Suivant cette théorie, le fait pour un blanc de se récrier devant l’accusation de racisme traduit une forme de « stress racial » (sic). Autrement dit, éprouver de la colère, de l’incompréhension ou de l’exaspération face à de telles accusations – un réflexe somme toute naturel – traduit un malaise blanc face à une autre perspective raciale. « Ces privilèges et la fragilité blanche qui en découle, nous empêchent d’écouter ou de comprendre les points de vue des personnes racisées et de combler les fossés raciaux », écrit Robin DiAngelo dans un article en 2015.
Pour cette sociologue, la race est le substrat de l’expérience humaine. Ayant « intériorisé leur supériorité », les personnes blanches déconsidéreraient le rôle de l’appartenance raciale en société. Partant, elles seraient racistes sans le savoir. « Parce que les blancs ont bâti et dominent toutes les institutions importantes, leurs intérêts sont intégrés dans la société.
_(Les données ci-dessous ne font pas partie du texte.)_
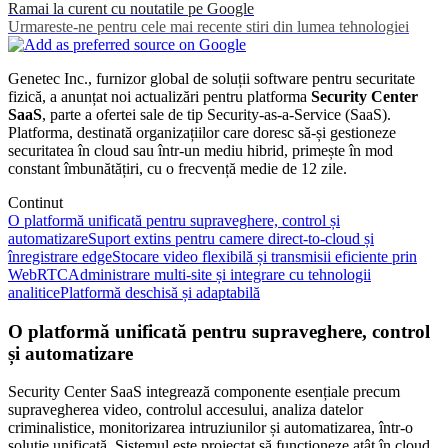
Ramai la curent cu noutatile pe Google
Urmareste-ne pentru cele mai recente stiri din lumea tehnologiei
Genetec Inc., furnizor global de soluții software pentru securitate
fizică, a anunțat noi actualizări pentru platforma
Security Center
SaaS
, parte a ofertei sale de tip Security-as-a-Service (SaaS).
Platforma, destinată organizațiilor care doresc să-și gestioneze
securitatea în cloud sau într-un mediu hibrid, primește în mod
constant îmbunătățiri, cu o frecvență medie de 12 zile.
Continut
O platformă unificată pentru supraveghere, control și
automatizare
Suport extins pentru camere direct-to-cloud și
înregistrare edge
Stocare video flexibilă și transmisii eficiente prin
WebRTC
Administrare multi-site și integrare cu tehnologii
analitice
Platformă deschisă și adaptabilă
O platformă unificată pentru supraveghere, control
și automatizare
Security Center SaaS integrează componente esențiale precum
supravegherea video, controlul accesului, analiza datelor
criminalistice, monitorizarea intruziunilor și automatizarea, într-o
soluție unificată. Sistemul este proiectat să funcționeze atât în cloud,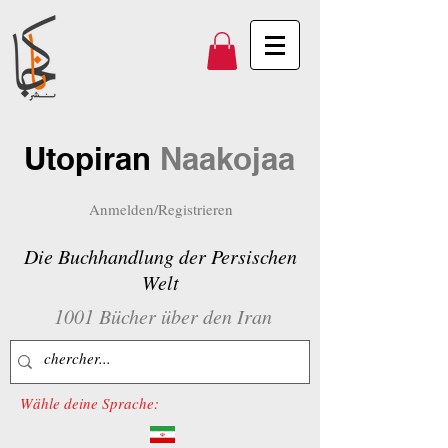
Utopiran
Naakojaa
Anmelden/Registrieren
Die Buchhandlung der Persischen
Welt
1001 Bücher über den Iran
Wähle deine Sprache: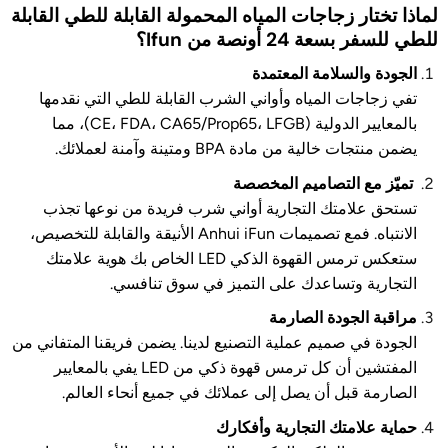
لماذا تختار زجاجات المياه المحمولة القابلة للطي القابلة
للطي للسفر بسعة 24 أونصة من Ifun؟
الجودة والسلامة المعتمدة
تفي زجاجات المياه وأواني الشرب القابلة للطي التي نقدمها
بالمعايير الدولية (CE، FDA، CA65/Prop65، LFGB)، مما
يضمن منتجات خالية من مادة BPA ومتينة وآمنة لعملائك.
تميّز مع التصاميم المخصصة
تستحق علامتك التجارية أواني شرب فريدة من نوعها تجذب
الانتباه. فمع تصميمات Anhui iFun الأنيقة والقابلة للتخصيص،
ستعكس ترمس القهوة الذكي LED الخاص بك هوية علامتك
التجارية وتساعدك على التميز في سوق تنافسي.
مراقبة الجودة الصارمة
الجودة في صميم عملية التصنيع لدينا. يضمن فريقنا المتفاني من
المفتشين أن كل ترمس قهوة ذكي من LED يفي بالمعايير
الصارمة قبل أن يصل إلى عملائك في جميع أنحاء العالم.
حماية علامتك التجارية وأفكارك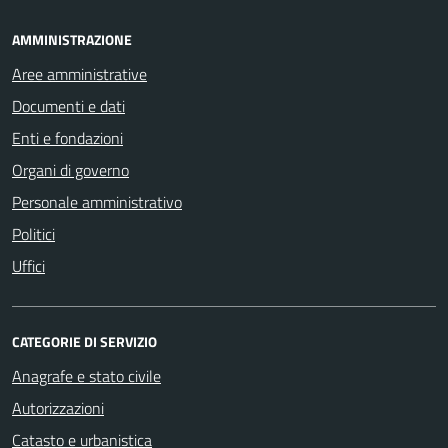
AMMINISTRAZIONE
Aree amministrative
Documenti e dati
Enti e fondazioni
Organi di governo
Personale amministrativo
Politici
Uffici
CATEGORIE DI SERVIZIO
Anagrafe e stato civile
Autorizzazioni
Catasto e urbanistica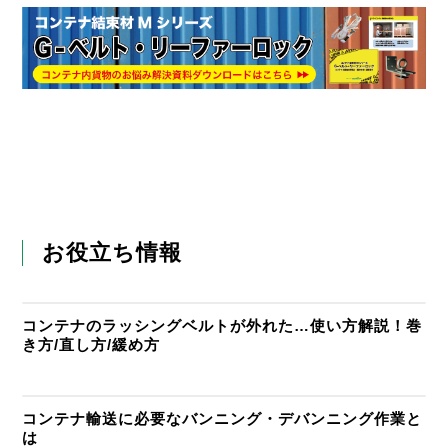
お役立ち情報
コンテナのラッシングベルトが外れた…使い方解説！巻
き方/直し方/緩め方
コンテナ輸送に必要なバンニング・デバンニング作業と
は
Que des personnes puissent être contre le racisme, elles n’en bénéficient pas moins de la répartition des ressources contrôlées par leur groupe », déroule Mme DiAngelo dans cet article.
Mais alors que faire contre ce biais inconscient et inéluctable ? La sociologue invite les blancs à « lâcher leurs certitudes raciales et tendre vers l’humilité. » Vaste programme.
Pour les tenants de cette lecture racialiste du monde, interroger de telles propositions traduit « un refus de penser de façon complexe. » Une formule fourre-tout, teintée d’un vernis intellectuel, destinée à dénier par avance au contradicteur la compétence pour s’exprimer.
C’est qu’il y a beaucoup à dire sur ce concept de « fragilité blanche » et ses dérivés. Notamment sur leur caractère objectivement raciste. En attribuant à des individus des caractéristiques morales et psychiques communes en fonction de leur groupe racial d’assignation, Robin DiAngelo pratique une forme de racisme par essentialisation.
Ainsi le blanc serait par essence dominateur tandis que le racisé serait toujours et nécessairement opprimé. Une proposition qui nie les individus dans leur spécificité en les arrimant à leur identité raciale. Quid des noirs qui ne souscriraient pas à cette conception monolithique des rapports humains ? Sont-ils des traîtres, des égarés ? Et les métis à moitié blanc, sont-ils à moitié racistes ?
Pour contourner cette accusation de racisme, les partisans de cette théorie prétendent avoir une lecture sociale et non biologique des races. Ce qui leur permet à l’instar de Rokhaya Diallo, d’employer des expressions telles que « white tears » [larmes blanches, NDLR] ou « fragilité blanche » pour brocarder toute opposition idéologique. Une manière de recentrer invariablement le débat sur le terrain racial face à ceux qui adoptent un point de vue universaliste.
Songeons qu'en 1882, un philosophe comme Ernest Renan s'adressait au public de la Sorbonne en ces termes: « L’homme n’est esclave ni de sa race ni de sa langue, ni de sa religion, ni du cours des fleuves, ni de la direction des chaînes de montagne. Une grande agrégation d’hommes, saine d’esprit et chaude de cœur, crée une conscience morale qui s’appelle une nation. » Des propos d'une étonnante modernité en comparaison des billevesées précitées.
Près de cent quarante ans se sont écoulés depuis cette conférence intitulée Qu'est-ce qu'une nation ? Entre temps, les études culturelles ont fait florès.